For most of the country, voting is a November activity. But on Broadway, elections arrive in late spring, at the end of the theater season. At press time, voters are busy sifting through nominations and marking ballots that will decide who and what will win Tony Awards, Fred and Adele Astaire Awards, and Drama Desk Awards for the 2010–11 season. And if they’re anything like me—I vote on the Astaires—they are having a tough time with the choreography category.
The standard take on these competitions—“It’s an honor just to be nominated”—implies that all nominees are equally worthy. But the dirty little secret of awards season is that often only a few are truly first-rate. The rest were nominated because there wasn’t enough high-quality work to choose from. This year, that is manifestly not the case.
Nine separate Broadway choreographers were nominated for this season’s theater awards, and for the most part they deserved the recognition—it has been a remarkably gratifying season for dance on Broadway. The highlight reel would have to include, in alphabetical order, Rob Ashford’s acrobatic dynamism in How to Succeed in Business Without Really Trying, Marguerite Derricks’ marvelously eclectic numbers for Wonderland, Kathleen Marshall’s deliciously retro choreography for Anything Goes, Jerry Mitchell’s gloriously high-kicking work in Catch Me If You Can, Casey Nicholaw’s witty send-ups in The Book of Mormon, Toby Sedgwick’s magical beasts in War Horse, and Susan Stroman’s double-edged minstrel moves for The Scottsboro Boys.

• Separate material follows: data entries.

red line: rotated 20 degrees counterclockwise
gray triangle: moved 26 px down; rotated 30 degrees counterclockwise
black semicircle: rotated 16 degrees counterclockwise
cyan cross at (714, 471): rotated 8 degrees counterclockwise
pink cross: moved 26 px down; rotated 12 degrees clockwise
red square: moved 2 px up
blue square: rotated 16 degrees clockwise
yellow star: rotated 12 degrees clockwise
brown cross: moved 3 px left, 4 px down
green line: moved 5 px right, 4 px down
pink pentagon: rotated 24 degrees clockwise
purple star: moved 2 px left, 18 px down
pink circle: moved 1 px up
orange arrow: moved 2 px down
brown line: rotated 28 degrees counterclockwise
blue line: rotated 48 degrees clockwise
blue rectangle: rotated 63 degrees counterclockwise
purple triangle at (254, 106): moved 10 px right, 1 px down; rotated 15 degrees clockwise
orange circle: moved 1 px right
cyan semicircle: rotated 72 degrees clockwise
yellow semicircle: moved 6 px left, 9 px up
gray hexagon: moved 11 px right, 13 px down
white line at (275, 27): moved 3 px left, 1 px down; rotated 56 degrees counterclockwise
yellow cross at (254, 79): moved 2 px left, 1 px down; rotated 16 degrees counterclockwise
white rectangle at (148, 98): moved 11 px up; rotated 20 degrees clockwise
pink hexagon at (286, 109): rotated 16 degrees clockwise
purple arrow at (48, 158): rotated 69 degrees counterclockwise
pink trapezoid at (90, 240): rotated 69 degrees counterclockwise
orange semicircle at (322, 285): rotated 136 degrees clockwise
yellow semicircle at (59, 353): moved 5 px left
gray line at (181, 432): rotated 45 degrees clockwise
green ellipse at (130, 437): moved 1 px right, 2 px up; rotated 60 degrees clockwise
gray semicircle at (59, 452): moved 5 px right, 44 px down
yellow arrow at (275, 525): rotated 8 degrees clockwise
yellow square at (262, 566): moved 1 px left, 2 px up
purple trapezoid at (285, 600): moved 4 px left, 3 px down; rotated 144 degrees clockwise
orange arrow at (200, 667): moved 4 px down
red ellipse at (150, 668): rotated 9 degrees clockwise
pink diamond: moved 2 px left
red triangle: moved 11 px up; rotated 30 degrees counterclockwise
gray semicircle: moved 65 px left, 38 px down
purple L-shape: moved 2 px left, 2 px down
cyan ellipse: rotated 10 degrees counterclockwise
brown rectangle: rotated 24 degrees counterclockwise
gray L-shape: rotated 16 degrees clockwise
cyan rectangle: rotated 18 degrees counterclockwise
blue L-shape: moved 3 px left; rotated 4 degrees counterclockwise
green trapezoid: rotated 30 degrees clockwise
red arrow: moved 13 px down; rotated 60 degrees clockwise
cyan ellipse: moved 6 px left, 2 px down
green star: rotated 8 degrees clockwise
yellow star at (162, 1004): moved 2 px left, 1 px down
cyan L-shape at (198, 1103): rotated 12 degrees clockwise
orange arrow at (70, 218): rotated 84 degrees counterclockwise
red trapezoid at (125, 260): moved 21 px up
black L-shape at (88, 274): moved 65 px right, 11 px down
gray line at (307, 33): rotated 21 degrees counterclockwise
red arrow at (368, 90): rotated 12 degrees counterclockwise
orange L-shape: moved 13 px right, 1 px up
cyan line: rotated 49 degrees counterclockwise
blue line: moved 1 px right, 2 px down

And the outstanding musical staging work from Anthony Van Laast and Danny Mefford in Sister Act and Bloody Bloody Andrew Jackson also got nods.
Setting aside the less dancey entries, we are left with seven choreographers—not one of them an interloper from the concert-dance world—who contributed to Broadway dance in a major way. And when you consider the absentees—Andy Blankenbuehler’s clever solutions to the problem of how to get dance into a musical about the Holocaust, in The People in the Picture, showed up too late for the Astaires; and accomplished dancemakers like Sergio Trujillo and Dan Knechtges didn’t have new shows this season—you have to marvel at the current depth of Broadway’s choreographic bench.
It represents a remarkable rebound after the 1980s punched a big hole in the talent pool. First came the British Invasion, which brought so many London hits to Broadway that it crowded out home-grown choreographers. More devastating by far was the AIDS crisis—in 1987, the year Michael Bennett died, nearly 10,000 other New Yorkers were felled. Many were theater dancers, and we will never know how many potential Broadway choreographers were lost. We do know that while Bennett was the most prominent choreographer who died, he was not the only one. Two years after his 1987 Tony nomination for Rags, Ron Field was dead. Three years after his Astaire for the 1992 Guys and Dolls, Christopher Chadman was dead.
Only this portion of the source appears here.